Cloudburst or spring shower: Musings on Amazon’s outage
Some of you may know about Amazon’s recent troubles with an outage in its eastern region that brought down its cloud services for hundreds (thousands?) of cloud-based web sites, some of them for days. From The Wall Street Journal to the New York Times to minions of bloggers, everybody had a comment on the first major stumble in “cloudom.” Events like this feed the FUD factor (fear, uncertainty and doubt) that follows cloud. However, they can also help mature everyone’s understanding and provide needed perspective.
We at Discovery Health Partners live in the cloud. We run our business infrastructure on Google and other service providers, and our client applications on Amazon Web Services (AWS). We lived through this first major test of its durability and reliability. Our take: Amazon’s cloudburst was a mere spring shower, expected and needed to help cloud flourish.
We lost some productivity in the initial hours after the outage began, and the Discovery Dashboard, an application in our healthcare cost containment platform, encountered an IP address hitch that we were able to fix with an adjustment. Our disaster recovery plan performed as planned, however, and we didn’t lose any data or suffer a breach. In the end, the outage was an inconvenience, not a crisis…and a good learning experience.

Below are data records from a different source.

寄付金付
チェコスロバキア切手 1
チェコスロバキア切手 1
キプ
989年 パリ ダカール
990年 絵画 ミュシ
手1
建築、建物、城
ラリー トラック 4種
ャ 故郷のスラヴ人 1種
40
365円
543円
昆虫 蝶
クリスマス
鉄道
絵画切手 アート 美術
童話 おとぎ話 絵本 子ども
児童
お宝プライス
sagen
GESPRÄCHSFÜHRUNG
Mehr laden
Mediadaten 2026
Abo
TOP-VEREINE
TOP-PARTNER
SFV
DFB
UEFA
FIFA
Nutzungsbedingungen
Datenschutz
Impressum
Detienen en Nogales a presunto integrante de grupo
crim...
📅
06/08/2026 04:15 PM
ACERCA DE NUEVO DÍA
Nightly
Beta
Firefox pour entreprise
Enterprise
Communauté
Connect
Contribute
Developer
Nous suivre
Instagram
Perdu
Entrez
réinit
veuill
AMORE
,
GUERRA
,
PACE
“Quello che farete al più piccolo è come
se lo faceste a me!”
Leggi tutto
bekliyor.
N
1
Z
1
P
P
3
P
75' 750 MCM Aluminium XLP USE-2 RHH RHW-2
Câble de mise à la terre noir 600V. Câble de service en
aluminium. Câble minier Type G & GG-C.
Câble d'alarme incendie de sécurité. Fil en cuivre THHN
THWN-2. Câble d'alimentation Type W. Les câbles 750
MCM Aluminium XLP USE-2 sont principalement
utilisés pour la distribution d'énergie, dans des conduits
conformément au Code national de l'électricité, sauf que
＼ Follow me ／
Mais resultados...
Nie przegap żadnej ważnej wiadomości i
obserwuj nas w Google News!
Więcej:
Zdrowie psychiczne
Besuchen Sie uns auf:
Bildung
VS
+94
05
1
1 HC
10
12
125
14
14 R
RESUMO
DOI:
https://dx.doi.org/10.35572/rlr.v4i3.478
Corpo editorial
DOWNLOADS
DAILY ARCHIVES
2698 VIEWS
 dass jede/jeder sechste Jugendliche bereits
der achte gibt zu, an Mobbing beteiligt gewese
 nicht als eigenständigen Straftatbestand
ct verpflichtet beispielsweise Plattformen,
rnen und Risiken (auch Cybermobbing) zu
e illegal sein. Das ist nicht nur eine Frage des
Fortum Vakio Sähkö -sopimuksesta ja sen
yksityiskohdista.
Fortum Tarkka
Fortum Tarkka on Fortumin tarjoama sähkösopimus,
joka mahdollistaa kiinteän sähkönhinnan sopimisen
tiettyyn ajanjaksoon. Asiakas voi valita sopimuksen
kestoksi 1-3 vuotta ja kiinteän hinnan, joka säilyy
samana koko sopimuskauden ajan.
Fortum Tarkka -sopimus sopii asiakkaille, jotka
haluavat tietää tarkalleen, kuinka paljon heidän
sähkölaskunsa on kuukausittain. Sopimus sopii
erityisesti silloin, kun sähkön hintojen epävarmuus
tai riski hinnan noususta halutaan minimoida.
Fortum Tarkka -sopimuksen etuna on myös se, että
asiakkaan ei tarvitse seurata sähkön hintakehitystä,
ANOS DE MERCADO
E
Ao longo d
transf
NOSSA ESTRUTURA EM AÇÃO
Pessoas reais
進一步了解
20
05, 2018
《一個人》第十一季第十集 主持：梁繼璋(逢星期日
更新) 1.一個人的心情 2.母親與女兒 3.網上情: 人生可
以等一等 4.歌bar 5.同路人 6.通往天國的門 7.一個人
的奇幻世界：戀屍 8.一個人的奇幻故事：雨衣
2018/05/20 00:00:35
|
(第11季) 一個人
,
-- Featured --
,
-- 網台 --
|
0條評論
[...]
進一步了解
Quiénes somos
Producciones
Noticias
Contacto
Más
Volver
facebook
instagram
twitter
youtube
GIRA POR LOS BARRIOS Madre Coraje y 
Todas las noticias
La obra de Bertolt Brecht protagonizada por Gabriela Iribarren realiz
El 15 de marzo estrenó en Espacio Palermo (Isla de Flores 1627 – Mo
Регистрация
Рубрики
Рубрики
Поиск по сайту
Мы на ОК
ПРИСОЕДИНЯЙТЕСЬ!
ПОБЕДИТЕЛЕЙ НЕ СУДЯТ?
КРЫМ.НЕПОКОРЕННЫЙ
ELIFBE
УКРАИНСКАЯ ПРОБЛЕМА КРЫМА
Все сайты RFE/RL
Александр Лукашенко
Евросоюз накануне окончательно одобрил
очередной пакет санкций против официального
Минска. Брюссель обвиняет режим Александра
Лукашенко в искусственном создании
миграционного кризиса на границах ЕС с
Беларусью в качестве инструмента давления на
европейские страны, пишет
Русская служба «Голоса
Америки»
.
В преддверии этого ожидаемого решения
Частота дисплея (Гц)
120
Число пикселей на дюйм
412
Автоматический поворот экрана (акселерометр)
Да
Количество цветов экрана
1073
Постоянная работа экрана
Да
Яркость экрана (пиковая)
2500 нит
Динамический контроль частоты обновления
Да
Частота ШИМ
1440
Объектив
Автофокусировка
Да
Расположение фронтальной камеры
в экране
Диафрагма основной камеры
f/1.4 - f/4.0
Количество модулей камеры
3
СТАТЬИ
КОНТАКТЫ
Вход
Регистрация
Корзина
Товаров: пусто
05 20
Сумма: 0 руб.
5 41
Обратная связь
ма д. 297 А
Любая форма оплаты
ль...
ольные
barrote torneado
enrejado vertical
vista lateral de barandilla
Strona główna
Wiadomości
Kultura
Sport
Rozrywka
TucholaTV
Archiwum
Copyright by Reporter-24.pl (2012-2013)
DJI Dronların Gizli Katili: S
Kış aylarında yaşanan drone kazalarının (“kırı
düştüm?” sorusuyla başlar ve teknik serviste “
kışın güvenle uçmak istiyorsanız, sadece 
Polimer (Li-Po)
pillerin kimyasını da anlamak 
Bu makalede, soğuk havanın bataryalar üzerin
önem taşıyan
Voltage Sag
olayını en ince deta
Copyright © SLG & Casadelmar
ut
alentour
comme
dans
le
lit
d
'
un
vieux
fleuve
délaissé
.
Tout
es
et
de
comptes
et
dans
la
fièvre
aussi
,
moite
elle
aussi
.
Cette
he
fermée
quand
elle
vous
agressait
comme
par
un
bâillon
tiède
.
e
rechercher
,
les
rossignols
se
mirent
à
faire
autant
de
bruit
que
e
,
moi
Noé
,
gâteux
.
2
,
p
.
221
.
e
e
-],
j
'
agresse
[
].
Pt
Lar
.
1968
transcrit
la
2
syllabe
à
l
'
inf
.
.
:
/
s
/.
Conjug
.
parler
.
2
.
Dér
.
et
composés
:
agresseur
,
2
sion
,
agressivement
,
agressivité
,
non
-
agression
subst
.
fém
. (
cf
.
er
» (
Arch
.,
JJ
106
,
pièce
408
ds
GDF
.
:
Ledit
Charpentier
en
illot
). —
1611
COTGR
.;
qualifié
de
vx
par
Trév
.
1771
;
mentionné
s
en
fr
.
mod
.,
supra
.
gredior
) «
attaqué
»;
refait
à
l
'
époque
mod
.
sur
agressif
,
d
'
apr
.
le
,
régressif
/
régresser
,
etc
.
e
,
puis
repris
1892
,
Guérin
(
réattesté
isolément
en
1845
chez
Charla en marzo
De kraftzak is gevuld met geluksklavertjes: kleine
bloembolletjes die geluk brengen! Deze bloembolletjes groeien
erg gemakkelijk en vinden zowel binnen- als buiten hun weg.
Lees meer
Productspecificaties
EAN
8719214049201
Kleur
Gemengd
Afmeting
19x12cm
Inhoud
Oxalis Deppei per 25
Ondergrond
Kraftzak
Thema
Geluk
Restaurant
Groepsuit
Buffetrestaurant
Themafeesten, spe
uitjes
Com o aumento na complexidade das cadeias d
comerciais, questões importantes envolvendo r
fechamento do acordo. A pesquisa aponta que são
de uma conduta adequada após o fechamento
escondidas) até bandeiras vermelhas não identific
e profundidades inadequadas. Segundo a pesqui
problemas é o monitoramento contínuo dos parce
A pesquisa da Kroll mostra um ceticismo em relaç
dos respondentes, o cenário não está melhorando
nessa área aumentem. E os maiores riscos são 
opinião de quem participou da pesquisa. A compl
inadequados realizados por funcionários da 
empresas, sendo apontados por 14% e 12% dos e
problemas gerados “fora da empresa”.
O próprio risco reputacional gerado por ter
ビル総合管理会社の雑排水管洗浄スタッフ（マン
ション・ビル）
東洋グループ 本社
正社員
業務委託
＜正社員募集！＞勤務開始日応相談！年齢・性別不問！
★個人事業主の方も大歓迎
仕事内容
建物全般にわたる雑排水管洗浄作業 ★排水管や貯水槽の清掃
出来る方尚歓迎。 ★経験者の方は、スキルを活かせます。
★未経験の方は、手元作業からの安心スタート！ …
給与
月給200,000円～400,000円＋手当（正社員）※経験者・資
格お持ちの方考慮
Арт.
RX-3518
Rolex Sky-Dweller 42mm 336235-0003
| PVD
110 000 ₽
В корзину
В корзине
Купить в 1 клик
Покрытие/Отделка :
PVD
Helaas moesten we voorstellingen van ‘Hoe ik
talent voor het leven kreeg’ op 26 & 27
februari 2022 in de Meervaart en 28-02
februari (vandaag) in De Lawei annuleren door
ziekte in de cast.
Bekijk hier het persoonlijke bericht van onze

Our perspective is this: no IT environment has 100% uptime and cloud is no exception. Cloud users just need to accept this reality and architect disaster recovery plans accordingly. Architecting disaster recovery plans for the cloud means leveraging the capabilities of the cloud provider and considering the limitations and possibilities inherent in the platform. Once that’s understood, we can 1) tame our overblown expectations of cloud as IT nirvana ; 2) stop calling “chicken little” and recognize that our fears that the sky is falling are a bit overblown; and 3) realize that we are pioneering a new way to do business and problem-solving challenges as they arise.
The noisy aftermath of Amazon’s cloudburst was in fact more like a spring shower, forcing us all to pause and reexamine, considering our learnings. We learned how important it is to understand our host and the capabilities they’ve built into the platform to support high availability. We watch with interest as Amazon learns from this experience and figures out ways to help us, their customer, mitigate risk. Most importantly we gained an appreciation for the potential cloud has to reduce risk further than any other platform, reinforcing our decision to use the cloud to run our business. Where else can you extend your disaster recovery across geographies with a mix of strategies at a cost point that beats all alternatives? Our commitment is reaffirmed, and we are more confident than ever that cloud-based solutions will one day dominate the way businesses manage their critical business functions.
–Diann Bilderback, Chief Marketing Officer